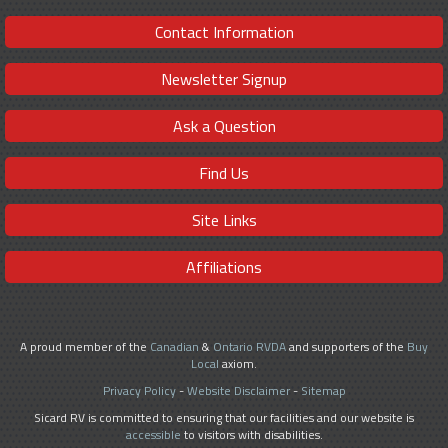
Contact Information
Newsletter Signup
Ask a Question
Find Us
Site Links
Affiliations
A proud member of the
Canadian
&
Ontario RVDA
and supporters of the
Buy
Local
axiom.
Privacy Policy
-
Website Disclaimer
-
Sitemap
Sicard RV is committed to ensuring that our facilities and our website is
accessible
to visitors with disabilities.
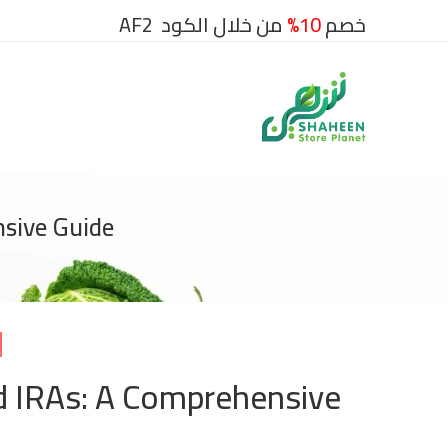
من خلال الكود AF2
10%
خصم
nsive Guide
d IRAs: A Comprehensive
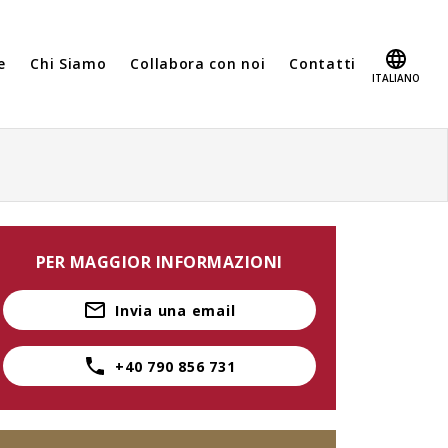
e
Chi Siamo
Collabora con noi
Contatti
ITALIANO
PER MAGGIOR INFORMAZIONI
Invia una email
+40 790 856 731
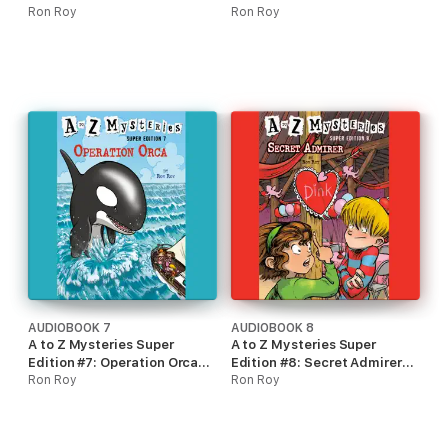
Dragon Dilemma
Ron Roy
(Unabridged)
Ron Roy
(Unabridged)
AUDIOBOOK 7
AUDIOBOOK 8
A to Z Mysteries Super
A to Z Mysteries Super
Edition #7: Operation Orca
Edition #8: Secret Admirer
(Unabridged)
Ron Roy
(Unabridged)
Ron Roy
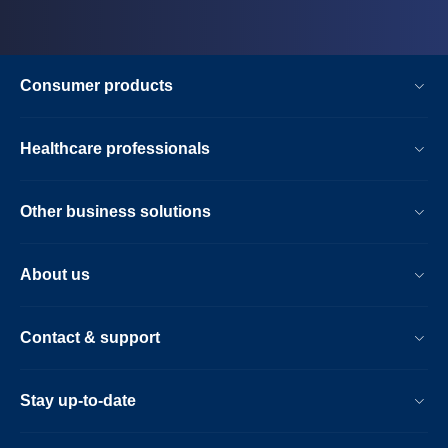
Consumer products
Healthcare professionals
Other business solutions
About us
Contact & support
Stay up-to-date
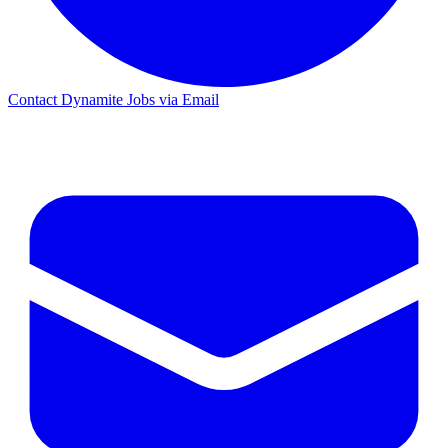
Contact Dynamite Jobs via Email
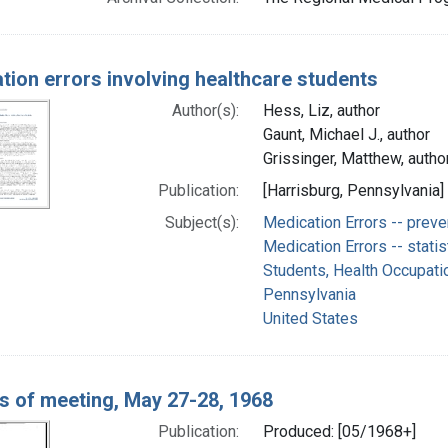
tion errors involving healthcare students
Author(s):
Hess, Liz, author
Gaunt, Michael J., author
Grissinger, Matthew, autho
Publication:
[Harrisburg, Pennsylvania]
Subject(s):
Medication Errors -- preve
Medication Errors -- statis
Students, Health Occupati
Pennsylvania
United States
s of meeting, May 27-28, 1968
Publication:
Produced: [05/1968+]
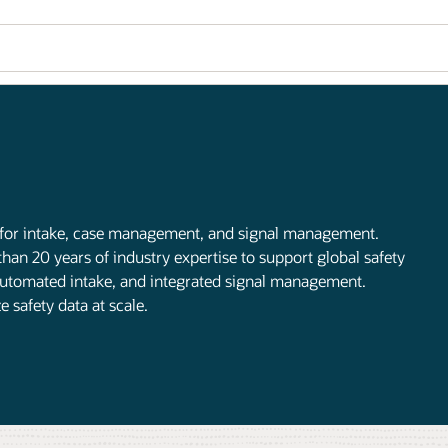
 for intake, case management, and signal management.
han 20 years of industry expertise to support global safety
, automated intake, and integrated signal management.
safety data at scale.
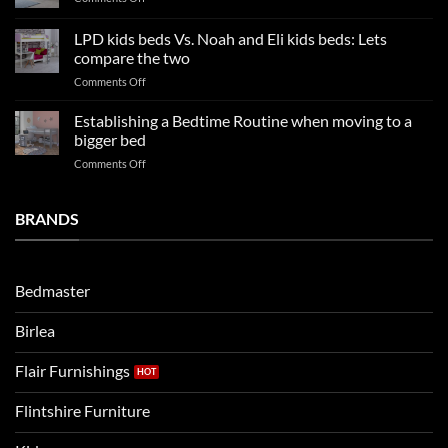
trends:
Kids
Update
Beds:
LPD kids beds Vs. Noah and Eli kids beds: Lets
and
Our
impresses
compare the two
FAQs
your
on
Comments Off
so
boys
LPD
far
rooms
kids
in
Establishing a Bedtime Routine when moving to a
this
beds
2025
bigger bed
summer!
Vs.
on
Comments Off
Noah
Establishing
and
a
Eli
Bedtime
BRANDS
kids
Routine
beds:
when
Lets
moving
compare
to
the
Bedmaster
a
two
bigger
Birlea
bed
Flair Furnishings
Flintshire Furniture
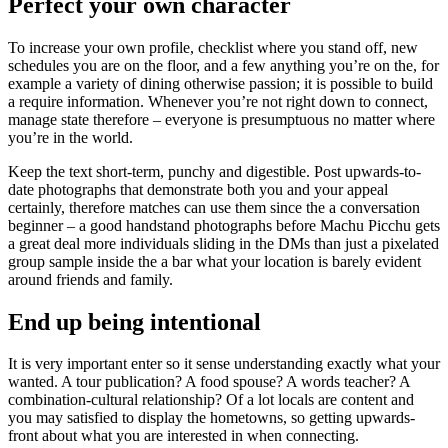
Perfect your own character
To increase your own profile, checklist where you stand off, new
schedules you are on the floor, and a few anything you’re on the, for
example a variety of dining otherwise passion; it is possible to build
a require information. Whenever you’re not right down to connect,
manage state therefore – everyone is presumptuous no matter where
you’re in the world.
Keep the text short-term, punchy and digestible. Post upwards-to-
date photographs that demonstrate both you and your appeal
certainly, therefore matches can use them since the a conversation
beginner – a good handstand photographs before Machu Picchu gets
a great deal more individuals sliding in the DMs than just a pixelated
group sample inside the a bar what your location is barely evident
around friends and family.
End up being intentional
It is very important enter so it sense understanding exactly what your
wanted.
A tour publication? A food spouse? A words teacher? A
combination-cultural relationship? Of a lot locals are content and
you may satisfied to display the hometowns, so getting upwards-
front about what you are interested in when connecting.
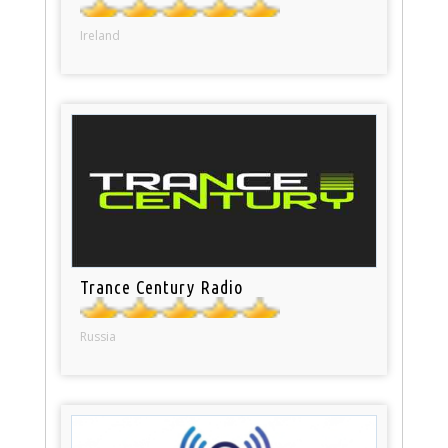
Ireland
Trance Century Radio
Russia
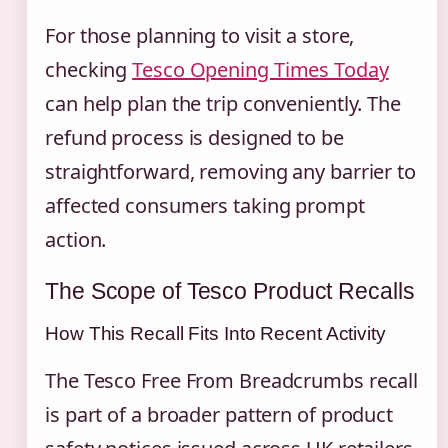
For those planning to visit a store,
checking
Tesco Opening Times Today
can help plan the trip conveniently. The
refund process is designed to be
straightforward, removing any barrier to
affected consumers taking prompt
action.
The Scope of Tesco Product Recalls
How This Recall Fits Into Recent Activity
The Tesco Free From Breadcrumbs recall
is part of a broader pattern of product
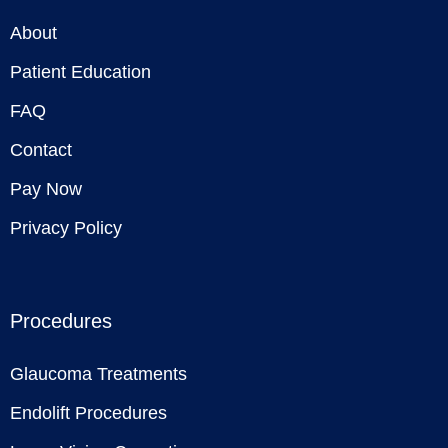
About
Patient Education
FAQ
Contact
Pay Now
Privacy Policy
Procedures
Glaucoma Treatments
Endolift Procedures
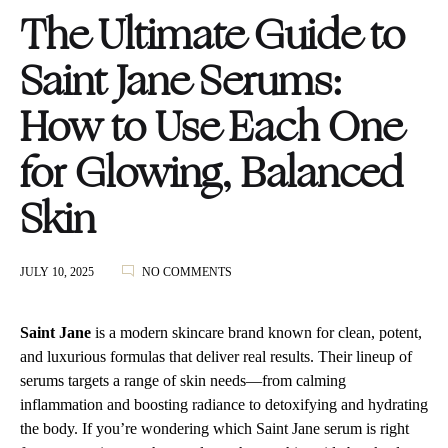
The Ultimate Guide to
Saint Jane Serums:
How to Use Each One
for Glowing, Balanced
Skin
ON
JULY 10, 2025
NO COMMENTS
THE
ULTIMATE
GUIDE
Saint Jane
is a modern skincare brand known for clean, potent,
TO
and luxurious formulas that deliver real results. Their lineup of
SAINT
serums targets a range of skin needs—from calming
JANE
SERUMS:
inflammation and boosting radiance to detoxifying and hydrating
HOW
the body. If you’re wondering which Saint Jane serum is right
TO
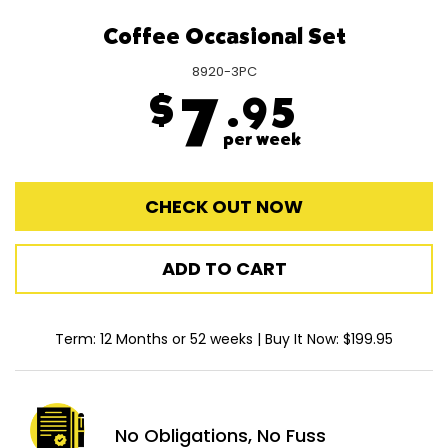
Coffee Occasional Set
8920-3PC
$
7
.95
per week
CHECK OUT NOW
ADD TO CART
Term: 12 Months or 52 weeks | Buy It Now: $199.95
No Obligations,
No Fuss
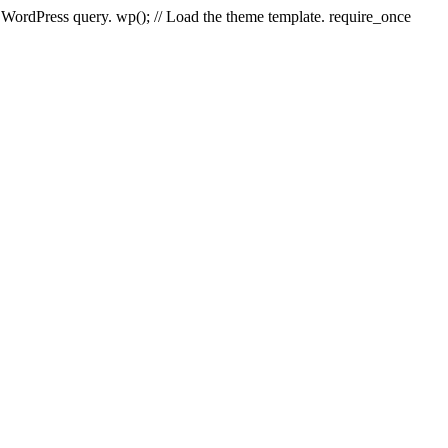
e WordPress query. wp(); // Load the theme template. require_once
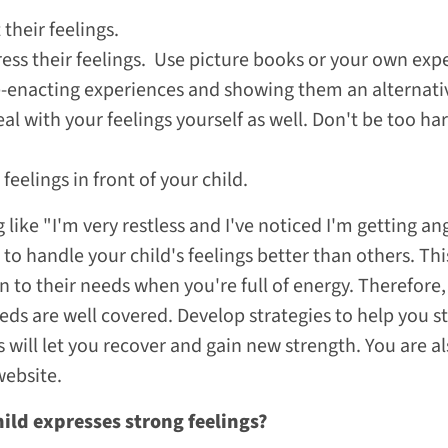
 their feelings.
ss their feelings. Use picture books or your own expe
re-enacting experiences and showing them an alternat
l with your feelings yourself as well. Don't be too h
feelings in front of your child.
ike "I'm very restless and I've noticed I'm getting ang
to handle your child's feelings better than others. This
n to their needs when you're full of energy. Therefore
eds are well covered. Develop strategies to help you s
s will let you recover and gain new strength. You are
website.
hild expresses strong feelings?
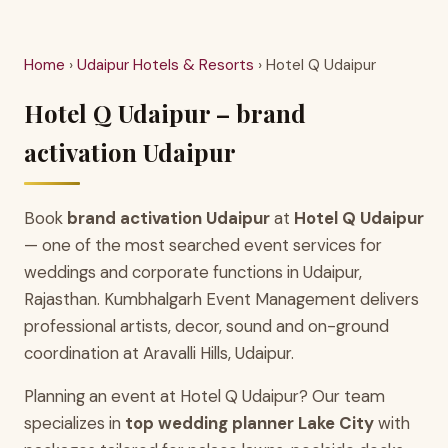
Home
›
Udaipur Hotels & Resorts
› Hotel Q Udaipur
Hotel Q Udaipur – brand
activation Udaipur
Book
brand activation Udaipur
at
Hotel Q Udaipur
— one of the most searched event services for
weddings and corporate functions in Udaipur,
Rajasthan. Kumbhalgarh Event Management delivers
professional artists, decor, sound and on-ground
coordination at Aravalli Hills, Udaipur.
Planning an event at Hotel Q Udaipur? Our team
specializes in
top wedding planner Lake City
with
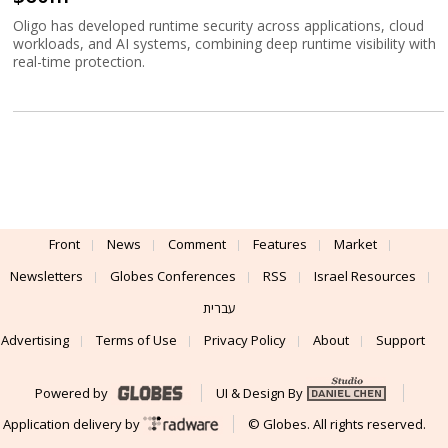
Oligo has developed runtime security across applications, cloud
workloads, and AI systems, combining deep runtime visibility with
real-time protection.
Front
News
Comment
Features
Market
Newsletters
Globes Conferences
RSS
Israel Resources
עברית
Advertising
Terms of Use
Privacy Policy
About
Support
Powered by
UI & Design By
Application delivery by
© Globes. All rights reserved.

#### How to complete this task
Where the word "real" occurs in a line of the records, copy that line.

#### Problem solution
and luxurious formulas that deliver real results. Their lineup of
real-time protection.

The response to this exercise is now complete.